It’s a remarkable coincidence that the 100th anniversary of the Triangle Shirtwaist fire follows so closely on the heels of the great Wisconsin labor awakening. Like the yearly coincidence of Purim and St. Patrick’s Day, with their overlapping themes of national redemption and drunken revelry, the Wisconsin-Triangle convergence raises a host of fundamental questions about the nature of our society and the mutual obligations of individual and community.

Here are a few: Has a century of progress made unions and collective bargaining obsolete? Is it really progress when we eliminate workplace disasters by eliminating workplaces? Can we say we’ve learned the lessons of the Triangle tragedy if half of us have learned that rich and poor alike deserve equal access to health care and parental leave, while the other half want to bring back the good old days when workers knew their place and owners were free to run their businesses as they wished without interference from pesky regulators and unions?

In Wisconsin, alert readers recall, Republicans and Democrats are locked in battle over the rights of public employees to bargain collectively through unions. Republicans, speaking on behalf of the employer, namely the ordinary taxpayer, want to restrict bargaining to the dollar amount in the employee’s paycheck and keep the union out of matters that they see as nobody’s business but the employer’s, such as employee health coverage, working conditions and pensions. Democrats, speaking for the employees, meaning many of those same taxpayers, maintain that the unions are entitled to bargain over those benefits, particularly since they have already shown good faith by conceding all the employers’ other demands in advance.

The struggle is part of a furious national debate over compensation and union rights for federal, state and local government employees. There are some 23 million in all, just under one-sixth of all employed Americans. They include park rangers, trash collectors, police officers, restaurant health inspectors, child welfare investigators and prison guards, but most of the public’s attention — and criticism — is focused on teachers.

Why teachers? Perhaps because of bitter memories, buried deep in our national subconscious, of mean old Mrs. Schwartzman in seventh-grade science who assigned too much homework. Classroom memories fade, but the wounded child has re-emerged years later as an angry taxpayer, incensed at the idea of Mrs. Schwartzman retiring in comfort to Florida. Memories of science class cut deep. Maybe this is the real reason for all the talk about “class warfare.”

Lately the debate has come to an emotional head around the charged issue of Mrs. Schwartzman’s pension. Apparently her condo in Boca Raton is what is bankrupting state treasuries from coast to coast. And you thought it was the subprime mortgage crisis and the collapse of the American economy. Silly you.

Pensions of the sort teachers receive, paying a fixed monthly retirement income for life, used to be widespread. A generation ago they covered about half of all American workers, after rising steadily since the 1930s. For the first time in American history, old age was no longer synonymous with poverty.

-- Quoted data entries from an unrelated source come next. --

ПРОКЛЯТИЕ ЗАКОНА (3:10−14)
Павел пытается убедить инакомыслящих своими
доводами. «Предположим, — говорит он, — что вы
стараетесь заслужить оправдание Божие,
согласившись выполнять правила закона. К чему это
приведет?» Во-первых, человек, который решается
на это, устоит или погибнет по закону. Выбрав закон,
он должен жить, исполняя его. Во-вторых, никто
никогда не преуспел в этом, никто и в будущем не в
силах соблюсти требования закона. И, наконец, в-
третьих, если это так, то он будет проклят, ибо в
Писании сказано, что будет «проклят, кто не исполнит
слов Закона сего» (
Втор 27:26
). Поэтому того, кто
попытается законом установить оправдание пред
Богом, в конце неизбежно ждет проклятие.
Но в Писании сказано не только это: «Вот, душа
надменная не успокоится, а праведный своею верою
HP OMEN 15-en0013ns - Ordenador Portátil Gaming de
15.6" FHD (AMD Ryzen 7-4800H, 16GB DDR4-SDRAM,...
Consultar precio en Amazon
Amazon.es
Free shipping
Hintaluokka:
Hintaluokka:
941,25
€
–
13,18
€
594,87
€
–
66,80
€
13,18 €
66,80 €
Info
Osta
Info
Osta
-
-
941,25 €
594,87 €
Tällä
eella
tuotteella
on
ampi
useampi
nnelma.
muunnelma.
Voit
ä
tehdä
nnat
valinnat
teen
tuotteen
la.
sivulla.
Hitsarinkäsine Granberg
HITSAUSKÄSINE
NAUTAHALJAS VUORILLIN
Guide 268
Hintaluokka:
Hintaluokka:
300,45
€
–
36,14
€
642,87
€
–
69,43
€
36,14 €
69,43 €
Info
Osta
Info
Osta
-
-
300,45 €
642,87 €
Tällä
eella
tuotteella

Since pensions peaked in 1979, however, companies have been dumping the plans in a stampede, claiming they’re too expensive. Today only 19% of private-sector workers have pensions with a defined payout, according the federal Bureau of Labor Statistics. Instead, companies that still have any retirement plan at all usually offer what’s called a defined-contribution plan, better known as an IRA or 401(k). That’s where you get a tax break to put your own money away and hopefully save enough so that when you retire you can live on the interest. Frequently the company matches a fraction of your payment, but it’s a bargain compared to what firms had to put aside for traditional pension plans. Mostly the workers are on their own, and the picture isn’t pretty.

About half of all working Americans today have one of these self-service retirement accounts through their job. According to the Federal Reserve, the median balance in these accounts in 2004 was $60,000, enough to yield a princely retirement income of $400 per month. And that was before the crash. After 2008 the average account lost about one-third of its value.

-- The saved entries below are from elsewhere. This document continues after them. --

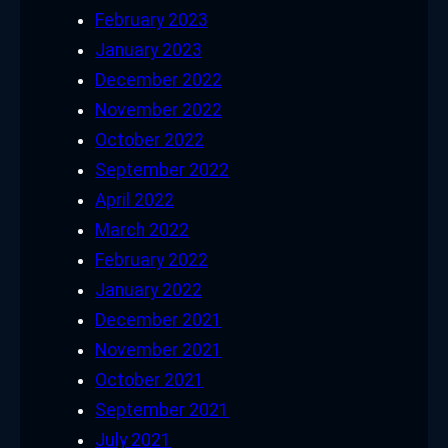
February 2023
January 2023
December 2022
November 2022
October 2022
September 2022
April 2022
March 2022
February 2022
January 2022
December 2021
November 2021
October 2021
September 2021
July 2021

Even in “the most optimistic view of 401 (k) holdings,” the Fed reported in 2004, a worker with a median income of $50,000, saving diligently for 30 years, can hope to amass a balance of $145,000, which “even when combined with Social Security will not produce adequate replacement” for his working salary — that is, not enough to live on. In other words, these accounts just don’t work.

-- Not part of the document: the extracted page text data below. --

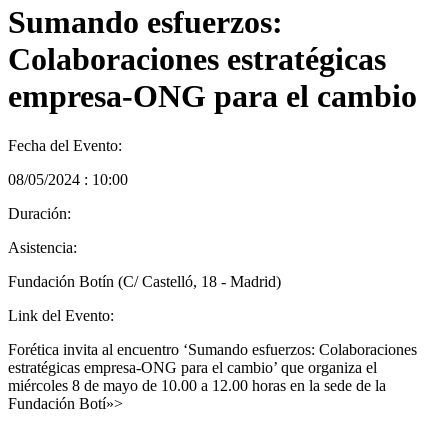
Sumando esfuerzos:
Colaboraciones estratégicas
empresa-ONG para el cambio
Fecha del Evento:
08/05/2024 : 10:00
Duración:
Asistencia:
Fundación Botín (C/ Castelló, 18 - Madrid)
Link del Evento:
Forética invita al encuentro ‘Sumando esfuerzos: Colaboraciones
estratégicas empresa-ONG para el cambio’ que organiza el
miércoles 8 de mayo de 10.00 a 12.00 horas en la sede de la
Fundación Botí»>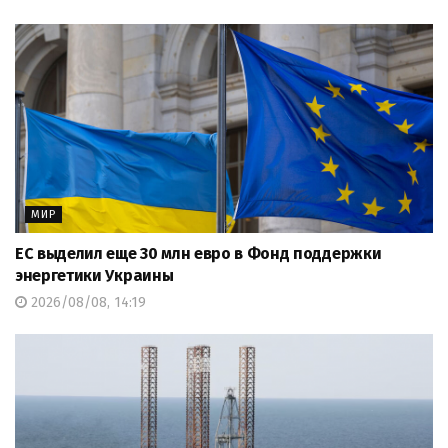
МИР
ЕС выделил еще 30 млн евро в Фонд поддержки
энергетики Украины
2026/08/08, 14:19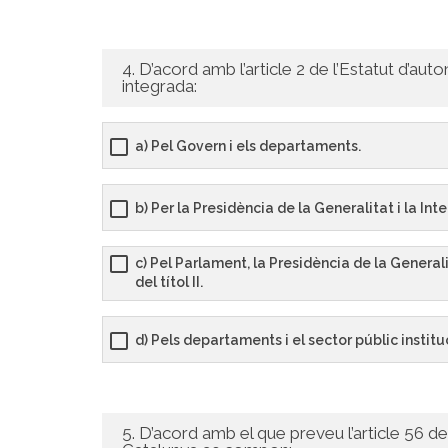
4. D’acord amb l’article 2 de l’Estatut d’au
integrada:
a) Pel Govern i els departaments.
b) Per la Presidència de la Generalitat i la Int
c) Pel Parlament, la Presidència de la Generalit
del títol II.
d) Pels departaments i el sector públic institu
5. D’acord amb el que preveu l’article 56 d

Among public employees, nearly 80% have old-fashioned, defined-benefit pensions. The vast majority of them manage, like Mrs. Schwartzman, to retire with dignity. (It’s no coincidence that about 35% of public employees belong to unions, compared to 7% of private-sector workers.)

But for the rest of the workforce, the five-sixths in the private sector, prospects are darker. The bottom line: Of 75 million baby boomers approaching retirement age over the next two decades, more than half face a future of severe hardship.

Now, the Republican governors in Wisconsin, Ohio, Idaho and elsewhere aren’t dumb. They recognize a crisis when they see one. But the crisis they see isn’t the millions of Americans nearing retirement age without a means of support. The crisis is that their own employees still have pensions.

To be fair, states face a genuine fiscal crisis. State pension funds have a combined $1 trillion gap between what they have amassed and what they’ve promised in future payments. This isn’t due to extravagant union demands, though. The trouble is that during the bubble years the pension funds invested their holdings in risky stocks to get higher returns. That allowed states to put less into the pot and lower taxes. Unfortunately, the crash blew a big hole in those plans.

The only options now are to raise taxes back up or to cut their employees’ future lifeline. For Republican governors, it seems, it’s a no-brainer.

So here’s my question: Is that the kind of country we want to live in?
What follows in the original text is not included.